Although women make up almost half of the U.S. workforce, they hold just under 11% of the leadership positions in the tech industry.
Petra Jenner is part of that small (albeit growing) number of women leading in the field.
Looking back at a career that spans over 25 years, Jenner, who is general manager EMEA at the software company Splunk, says she has always been one of the first women in the room—and that “was completely irritating for the men”.
Being a “first” female leader at a firm often meant that, for the men in her team, it was also their first time being managed by a woman.
She recalls that for some the notion of women taking up space in leadership was jarring enough to speak up, Jenner reveals to Fortune.
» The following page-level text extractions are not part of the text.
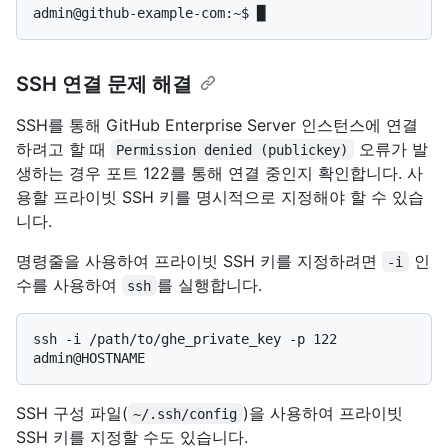
SSH 연결 문제 해결
SSH를 통해 GitHub Enterprise Server 인스턴스에 연결
하려고 할 때
오류가 발
Permission denied (publickey)
생하는 경우 포트 122를 통해 연결 중인지 확인합니다. 사
용할 프라이빗 SSH 키를 명시적으로 지정해야 할 수 있습
니다.
명령줄을 사용하여 프라이빗 SSH 키를 지정하려면
인
-i
수를 사용하여
를 실행합니다.
ssh
ssh -i /path/to/ghe_private_key -p 122 
SSH 구성 파일(
)을 사용하여 프라이빗
~/.ssh/config
SSH 키를 지정할 수도 있습니다.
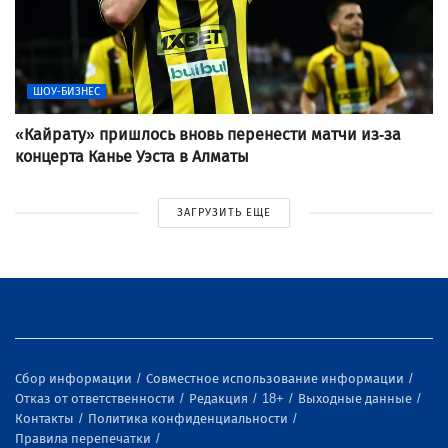
ШОУ-БИЗНЕС
«Кайрату» пришлось вновь перенести матчи из-за
концерта Канье Уэста в Алматы
ЗАГРУЗИТЬ ЕЩЕ
Сбор информации
Совместное использование информации
Отказ от ответственности
Редакция
18+
Выходные данные
Контакты
Политика конфиденциальности
Правила перепечатки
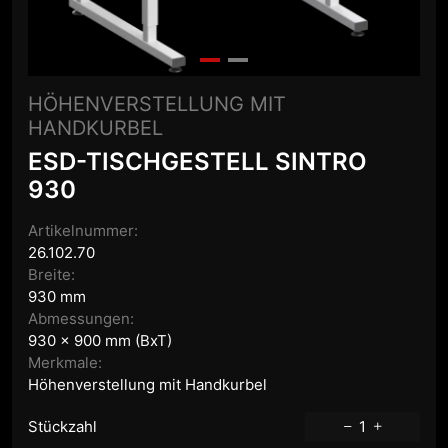
HÖHENVERSTELLUNG MIT
HANDKURBEL
ESD-TISCHGESTELL SINTRO
930
Artikelnummer:
26.102.70
Breite:
930 mm
Abmessungen:
930 x 900 mm (BxT)
Merkmale:
Höhenverstellung mit Handkurbel
Stückzahl
1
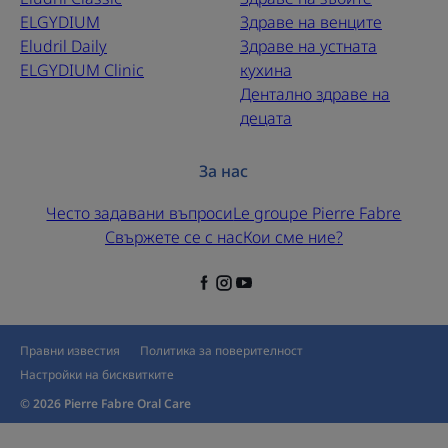
ELGYDIUM
Здраве на венците
Eludril Daily
Здраве на устната
ELGYDIUM Clinic
кухина
Дентално здраве на
децата
За нас
Често задавани въпроси
Le groupe Pierre Fabre
Свържете се с нас
Кои сме ние?
Правни известия
Политика за поверителност
Настройки на бисквитките
© 2026 Pierre Fabre Oral Care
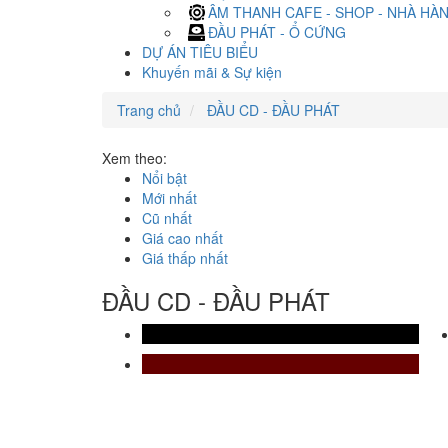
ÂM THANH CAFE - SHOP - NHÀ HÀ
ĐẦU PHÁT - Ổ CỨNG
DỰ ÁN TIÊU BIỂU
Khuyến mãi & Sự kiện
Trang chủ
ĐẦU CD - ĐẦU PHÁT
Xem theo:
Nổi bật
Mới nhất
Cũ nhất
Giá cao nhất
Giá thấp nhất
ĐẦU CD - ĐẦU PHÁT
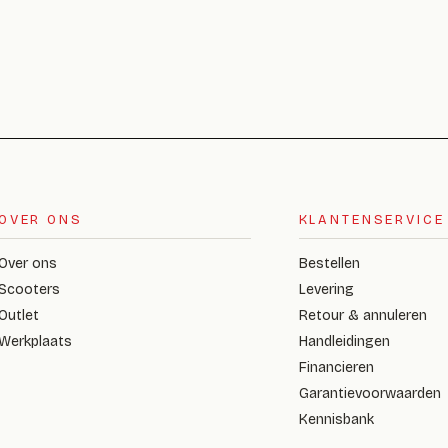
OVER ONS
KLANTENSERVICE
Over ons
Bestellen
Scooters
Levering
Outlet
Retour & annuleren
Werkplaats
Handleidingen
Financieren
Garantievoorwaarden
Kennisbank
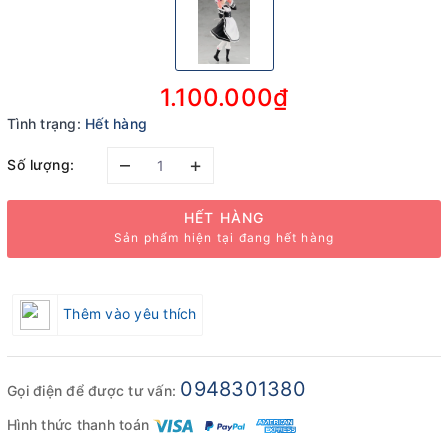
1.100.000₫
Tình trạng:
Hết hàng
–
+
Số lượng:
HẾT HÀNG
Sản phẩm hiện tại đang hết hàng
Thêm vào yêu thích
0948301380
Gọi điện để được tư vấn:
Hình thức thanh toán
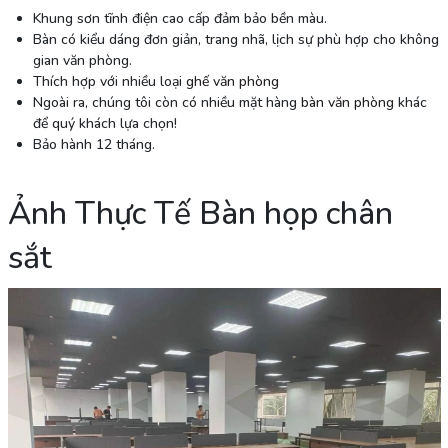
Khung sơn tĩnh điện cao cấp đảm bảo bền màu.
Bàn có kiểu dáng đơn giản, trang nhã, lịch sự phù hợp cho không
gian văn phòng.
Thích hợp với nhiều loại
ghế văn phòng
Ngoài ra, chúng tôi còn có nhiều mặt hàng
bàn văn phòng
khác
để quý khách lựa chọn!
Bảo hành 12 tháng.
Ảnh Thực Tế Bàn họp chân
sắt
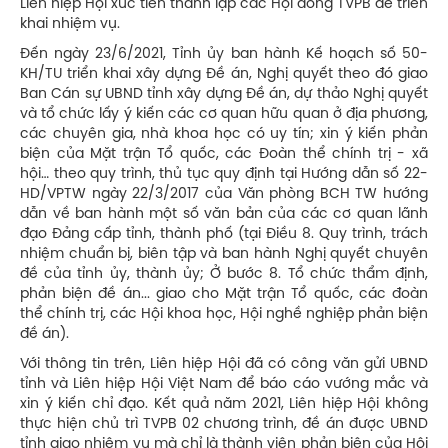
Liên hiệp Hội xúc tiến thành lập các Hội đồng TVPB để triển
khai nhiệm vụ.
Đến ngày 23/6/2021, Tỉnh ủy ban hành Kế hoạch số 50-
KH/TU triển khai xây dựng Đề án, Nghị quyết theo đó giao
Ban Cán sự UBND tỉnh xây dựng Đề án, dự thảo Nghị quyết
và tổ chức lấy ý kiến các cơ quan hữu quan ở địa phương,
các chuyên gia, nhà khoa học có uy tín; xin ý kiến phản
biện của Mặt trận Tổ quốc, các Đoàn thể chính trị - xã
hội… theo quy trình, thủ tục quy định tại Hướng dẫn số 22-
HD/VPTW ngày 22/3/2017 của Văn phòng BCH TW hướng
dẫn về ban hành một số văn bản của các cơ quan lãnh
đạo Đảng cấp tỉnh, thành phố (tại Điều 8. Quy trình, trách
nhiệm chuẩn bị, biên tập và ban hành Nghị quyết chuyên
đề của tỉnh ủy, thành ủy; Ở bước 8. Tổ chức thẩm định,
phản biện đề án... giao cho Mặt trận Tổ quốc, các đoàn
thể chính trị, các Hội khoa học, Hội nghề nghiệp phản biện
đề án).
Với thông tin trên, Liên hiệp Hội đã có công văn gửi UBND
tỉnh và Liên hiệp Hội Việt Nam để báo cáo vướng mắc và
xin ý kiến chỉ đạo. Kết quả năm 2021, Liên hiệp Hội không
thực hiện chủ trì TVPB 02 chương trình, đề án được UBND
tỉnh giao nhiệm vụ mà chỉ là thành viên phản biện của Hội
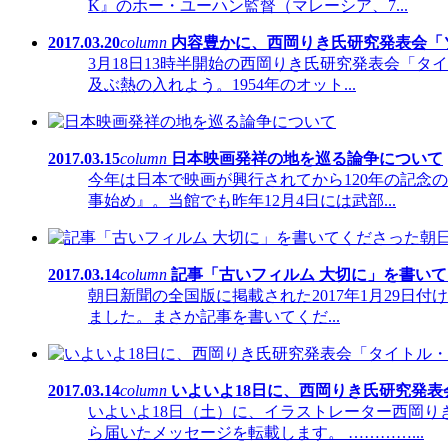
K』のホー・ユーハン監督（マレーシア、7...
2017.03.20
column
内容豊かに、西岡りき氏研究発表会「
3月18日13時半開始の西岡りき氏研究発表会「
及ぶ熱の入れよう。1954年のオット...
2017.03.15
column
日本映画発祥の地を巡る論争について
今年は日本で映画が興行されてから120年の記念
事始め』。当館でも昨年12月4日には武部...
2017.03.14
column
記事「古いフィルム 大切に」を書い
朝日新聞の全国版に掲載された2017年1月29日
ました。まさか記事を書いてくだ...
2017.03.14
column
いよいよ18日に、西岡りき氏研究発
いよいよ18日（土）に、イラストレーター西岡
ら届いたメッセージを転載します。 …………...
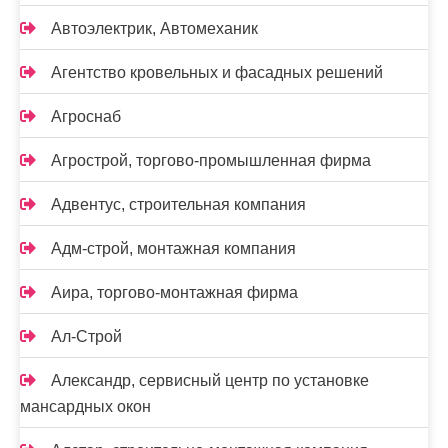
Автоэлектрик, Автомеханик
Агентство кровельных и фасадных решений
Агроснаб
Агрострой, торгово-промышленная фирма
Адвентус, строительная компания
Адм-строй, монтажная компания
Аира, торгово-монтажная фирма
Ал-Строй
Александр, сервисный центр по установке
мансардных окон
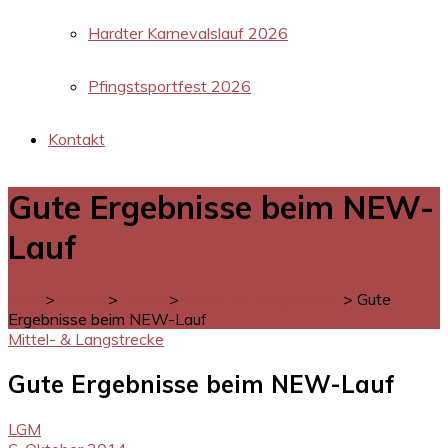
Hardter Karnevalslauf 2026
Pfingstsportfest 2026
Kontakt
Gute Ergebnisse beim NEW-
Lauf
LGM
>
Verein
>
News
>
Mittel- & Langstrecke
>
Gute
Ergebnisse beim NEW-Lauf
Mittel- & Langstrecke
Gute Ergebnisse beim NEW-Lauf
LGM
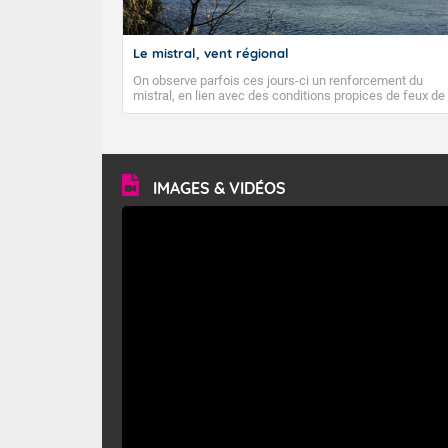
Températures
Vent faible d
Le mistral, vent régional
On observe parfois ces jours-ci un renforcement du
Pour lundi ma
mistral, en lien avec des conditions propices de feux de
forêt. Mais qu'est-ce que le mistral ? Quelles sont ses
Le soleil bril
caractéristiques ? Le mistral est un vent régional,
turbulent et généralement sec, pouvant souffler à une
vitesse moyenne de 50 km/h et atteindre 80 à 100 km/h
Températures
en rafales, parfois davantage. Il parcourt la basse vallée
du Rhône et la Provence et envahit le littoral
IMAGES & VIDÉOS
Vent faible de
méditerranéen à partir de la Camargue.
Pour lundi ap
Orage possible
Températures
Petit vent d'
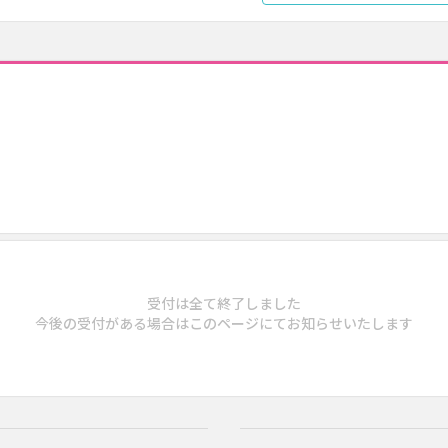
受付は全て終了しました
今後の受付がある場合はこのページにてお知らせいたします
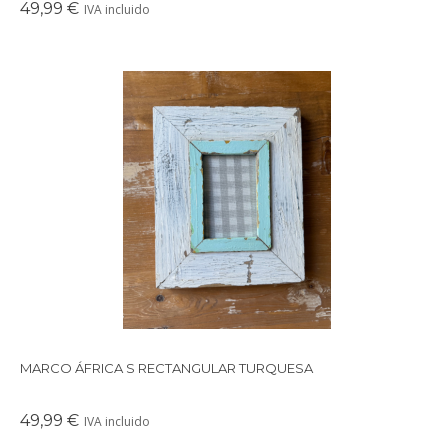
49,99 €
IVA incluido
Precioso marco cuadrado para colgar o apoyar en la pared
realizado con maderas recicladas.
MARCO ÁFRICA S RECTANGULAR TURQUESA
49,99 €
IVA incluido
When she joined the software company Pivotal as general manager, one of the managers reporting to her commented: “I’m not sure I want to report to you, because I’ve never reported to a woman.”
Another time, while she was CEO of Microsoft in Switzerland and trying to “create an environment where everyone felt rewarded and seen” a male worker said: “It’s great to see what you do for the women, what are you doing for the men?”
Both times Jenner thanked the concerned workers for their transparency. At Pivotal, she successfully shifted her worker’s biased view on female managers, and at Microsoft, she bolstered inclusive policies like paternity leave for men.
“Nowadays, it would be impossible to say that. But at the time, it was common sense that I was the stranger in the room and they could ask me questions, which today, no one would be allowed to ask anymore,” she says.
Although sexism has no place in today’s society, Jenner believes that male workers may still be thinking along those lines, in silence – and that the justified push on generating gender parity in the workplace may be worsening such sentiments.